Optimization of DNA delivery by three classes of hybrid nanoparticle/DNA complexes

Abstract

Plasmid DNA encoding a luciferase reporter gene was complexed with each of six different hybrid nanoparticles (NPs) synthesized from mixtures of poly (D, L-lactide-co-glycolide acid) (PLGA 50:50) and the cationic lipids DOTAP (1, 2-Dioleoyl-3-Trimethyammonium-Propane) or DC-Chol {3β-[N-(N', N'-Dimethylaminoethane)-carbamyl] Cholesterol}. Particles were 100-400 nm in diameter and the resulting complexes had DNA adsorbed on the surface (out), encapsulated (in), or DNA adsorbed and encapsulated (both). A luciferase reporter assay was used to quantify DNA expression in 293 cells for the uptake of six different NP/DNA complexes. Optimal DNA delivery occurred for 105 cells over a range of 500 ng - 10 μg of NPs containing 20-30 μg DNA per 1 mg of NPs. Uptake of DNA from NP/DNA complexes was found to be 500-600 times as efficient as unbound DNA. Regression analysis was performed and lines were drawn for DNA uptake over a four week interval.
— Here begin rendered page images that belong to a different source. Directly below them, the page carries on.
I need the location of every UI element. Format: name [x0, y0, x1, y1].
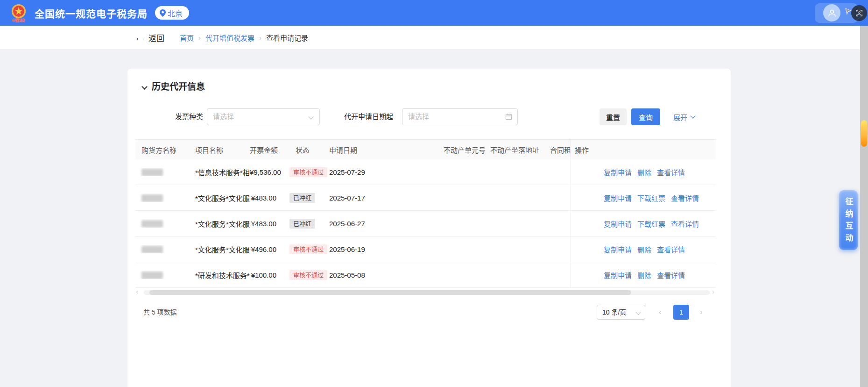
view-details-link[interactable]: 查看详情 [671, 193, 699, 203]
column-header: 合同租赁 [550, 145, 571, 155]
tax-interaction-floating-button[interactable]: 征纳互动 [839, 190, 858, 250]
row-scroll-columns: *研发和技术服务*...¥100.00审核不通过2025-05-08 [135, 262, 571, 287]
breadcrumb: 首页›代开增值税发票›查看申请记录 [180, 26, 308, 49]
date-from-label: 代开申请日期起 [342, 108, 393, 125]
status-badge: 审核不通过 [289, 244, 327, 254]
apply-date-cell: 2025-07-17 [329, 194, 444, 202]
back-label: 返回 [148, 32, 164, 43]
page-scrollbar-track[interactable] [860, 26, 868, 387]
calendar-icon [505, 113, 512, 122]
view-details-link[interactable]: 查看详情 [657, 167, 685, 177]
user-avatar[interactable] [823, 4, 840, 22]
page: 中国税务 全国统一规范电子税务局 北京 文 [0, 0, 868, 387]
breadcrumb-item[interactable]: 代开增值税发票 [205, 33, 254, 43]
breadcrumb-separator-icon: › [259, 34, 261, 42]
column-header: 开票金额 [250, 145, 289, 155]
apply-date-cell: 2025-06-27 [329, 220, 444, 228]
column-header: 购货方名称 [135, 145, 195, 155]
project-name-cell: *文化服务*文化服... [195, 244, 250, 254]
view-details-link[interactable]: 查看详情 [671, 219, 699, 229]
amount-cell: ¥9,536.00 [250, 168, 289, 176]
emblem-caption: 中国税务 [12, 18, 25, 22]
status-cell: 已冲红 [289, 193, 329, 203]
expand-label: 展开 [673, 112, 687, 122]
redacted-buyer-name [141, 169, 163, 176]
status-cell: 审核不通过 [289, 270, 329, 280]
hscroll-left-icon[interactable]: ‹ [136, 287, 138, 295]
status-cell: 审核不通过 [289, 244, 329, 254]
status-badge: 审核不通过 [289, 270, 327, 280]
download-red-invoice-link[interactable]: 下载红票 [637, 193, 665, 203]
download-red-invoice-link[interactable]: 下载红票 [637, 219, 665, 229]
project-name-cell: *文化服务*文化服... [195, 219, 250, 229]
expand-filters-link[interactable]: 展开 [673, 108, 695, 125]
table-row: *文化服务*文化服...¥496.00审核不通过2025-06-19复制申请删除… [135, 236, 716, 262]
location-selector[interactable]: 北京 [155, 6, 189, 20]
table-row: *文化服务*文化服...¥483.00已冲红2025-07-17复制申请下载红票… [135, 185, 716, 211]
location-pin-icon [160, 9, 166, 17]
records-table: 购货方名称项目名称开票金额状态申请日期不动产单元号不动产坐落地址合同租赁操作 *… [135, 139, 716, 288]
chevron-down-icon [635, 309, 641, 315]
emblem-icon [11, 4, 26, 19]
status-badge: 已冲红 [289, 219, 315, 229]
breadcrumb-item: 查看申请记录 [266, 33, 308, 43]
horizontal-scrollbar-thumb[interactable] [149, 290, 631, 295]
date-from-input[interactable]: 请选择 [402, 108, 518, 125]
delete-link[interactable]: 删除 [637, 167, 651, 177]
chevron-down-icon [690, 113, 695, 118]
row-scroll-columns: *文化服务*文化服...¥483.00已冲红2025-07-17 [135, 185, 571, 210]
amount-cell: ¥100.00 [250, 271, 289, 279]
table-row: *信息技术服务*相...¥9,536.00审核不通过2025-07-29复制申请… [135, 159, 716, 185]
actions-cell: 复制申请下载红票查看详情 [571, 211, 716, 236]
copy-application-link[interactable]: 复制申请 [604, 167, 632, 177]
breadcrumb-item[interactable]: 首页 [180, 33, 194, 43]
prev-page-button[interactable]: ‹ [659, 305, 662, 320]
reset-button[interactable]: 重置 [600, 108, 627, 125]
page-size-select[interactable]: 10 条/页 [597, 305, 645, 320]
copy-application-link[interactable]: 复制申请 [604, 270, 632, 280]
view-details-link[interactable]: 查看详情 [657, 270, 685, 280]
translate-extension-icon[interactable]: 文 [851, 5, 867, 21]
table-row: *文化服务*文化服...¥483.00已冲红2025-06-27复制申请下载红票… [135, 211, 716, 236]
horizontal-scrollbar-track[interactable] [144, 290, 710, 295]
row-scroll-columns: *信息技术服务*相...¥9,536.00审核不通过2025-07-29 [135, 159, 571, 185]
collapse-chevron-icon[interactable] [141, 84, 148, 90]
hscroll-right-icon[interactable]: › [712, 287, 714, 295]
breadcrumb-separator-icon: › [198, 34, 201, 42]
project-name-cell: *信息技术服务*相... [195, 167, 250, 177]
current-page-button[interactable]: 1 [673, 305, 689, 320]
copy-application-link[interactable]: 复制申请 [604, 244, 632, 254]
copy-application-link[interactable]: 复制申请 [604, 193, 632, 203]
apply-date-cell: 2025-06-19 [329, 245, 444, 253]
column-header: 不动产坐落地址 [490, 145, 550, 155]
status-cell: 已冲红 [289, 219, 329, 229]
view-details-link[interactable]: 查看详情 [657, 244, 685, 254]
page-scrollbar-thumb[interactable] [861, 120, 867, 147]
row-scroll-columns: *文化服务*文化服...¥496.00审核不通过2025-06-19 [135, 236, 571, 262]
redacted-buyer-name [141, 272, 163, 279]
location-label: 北京 [168, 7, 183, 19]
search-button[interactable]: 查询 [631, 108, 660, 125]
apply-date-cell: 2025-07-29 [329, 168, 444, 176]
section-title: 历史代开信息 [152, 79, 205, 92]
buyer-name-cell [135, 168, 195, 176]
top-bar: 中国税务 全国统一规范电子税务局 北京 文 [0, 0, 868, 26]
breadcrumb-bar: ← 返回 首页›代开增值税发票›查看申请记录 [0, 26, 860, 49]
project-name-cell: *研发和技术服务*... [195, 270, 250, 280]
actions-cell: 复制申请删除查看详情 [571, 159, 716, 185]
status-badge: 已冲红 [289, 193, 315, 203]
back-button[interactable]: ← 返回 [134, 26, 164, 49]
invoice-type-placeholder: 请选择 [213, 109, 234, 125]
app-title: 全国统一规范电子税务局 [35, 6, 148, 20]
copy-application-link[interactable]: 复制申请 [604, 219, 632, 229]
next-page-button[interactable]: › [700, 305, 703, 320]
table-header-scroll-columns: 购货方名称项目名称开票金额状态申请日期不动产单元号不动产坐落地址合同租赁 [135, 140, 571, 159]
delete-link[interactable]: 删除 [637, 270, 651, 280]
delete-link[interactable]: 删除 [637, 244, 651, 254]
project-name-cell: *文化服务*文化服... [195, 193, 250, 203]
chevron-down-icon [308, 114, 313, 119]
row-scroll-columns: *文化服务*文化服...¥483.00已冲红2025-06-27 [135, 211, 571, 236]
status-badge: 审核不通过 [289, 167, 327, 177]
table-body: *信息技术服务*相...¥9,536.00审核不通过2025-07-29复制申请… [135, 159, 716, 288]
invoice-type-select[interactable]: 请选择 [207, 108, 320, 125]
NP/DNA complexes with adsorbed NPs (out) showed a large initial uptake followed by a steep slope of DNA decline and large angle of declination; lines from uptake of adsorbed and encapsulated NPs (both) also exhibited a large initial uptake but was followed by a gradual slope of DNA decline and small angle of declination, indicating longer times of luciferase expression in 293 cells. NPs with encapsulated DNA only (in), gave an intermediate activity. The latter two effects were best seen with DOTAP-NPs while the former was best seen with DC-Chol-NPs. These results provide optimal conditions for using different hybrid NP/DNA complexes in vitro and in the future, will be tested in vivo.